Based on this experience, Mohiuddin explained that several changes were made this time around. First, the team worked with Revivicor, the manufacturer of the genetically modified pig hearts, to develop better screening to identify the presence of porcine viruses. Also, the FDA mandated a rigorous surveillance protocol not only for the patient and his close contacts, but also for every healthcare worker who treats Faucette during his hospitalization. “So far, there is no evidence of any pig disease infecting humans, so we are very confident that this thing will not happen, and if it does, we think that our infectious disease group may be able to effectively manage it,” he said.

The new immunosuppression regimen, which has shown promise in phase II clinical trials for kidney transplant and amyotrophic lateral sclerosis, should also be more robust in helping prevent infection, Mohiuddin said. The old protocol targeted the same co-stimulation pathway between T and B cells by blocking the antibody itself, but this time they are going after the antibody ligand, he explained.

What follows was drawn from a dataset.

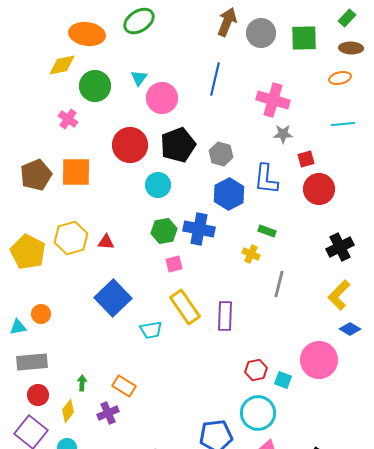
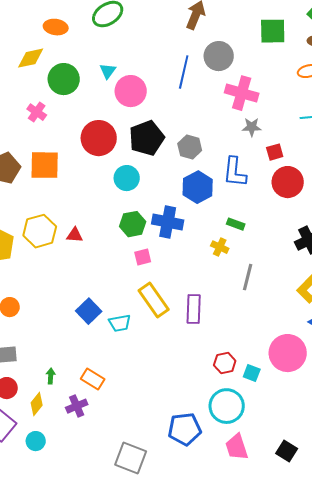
gray circle: (261, 33) -> (219, 56), moved
orange ellipse: (87, 34) -> (56, 27), size x0.7
blue square: (113, 298) -> (89, 311), moved, size x0.7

“We will be monitoring [these drugs] very closely—their levels will be monitored and the dosage and their frequency will be adjusted based on that,” he said, adding that they also learned from past experience not to stop immunosuppressants or antivirals or switch to a lower dose. “It's a learning experience for this drug in this procedure.”

Over the last 2 years, the field of xenotransplantation has continued to develop. Last July, a team from NYU Langone Health in New York, NY, announced it had successfully performed two cardiac xenotransplantation surgeries in brain-dead patients. Over the summer, another team from NYU successfully transplanted a genetically modified pig kidney into a brain-dead man.

The conversation about xenotransplant has entered into the forefront, with a 2022 review paper in JACC: Basic to Translational Science outlining the barriers that still need to be overcome. Namely, issues of rejection, infection, and physiologic differences between pig and human hearts are the most pressing. Social and ethical issues around the manufacture of these hearts, their cost, and deciding who should receive them abound as well.

The long-term goal for Mohiuddin and his team is a clinical trial, and they will continue to perform the animal studies required to get them there. “It may take more than a year or two,” he said. “However, in the meantime, a lot of patients like Mr. Faucette will lose their lives. So if we are able to do one-offs in the meantime and learn from it, that will benefit everyone.”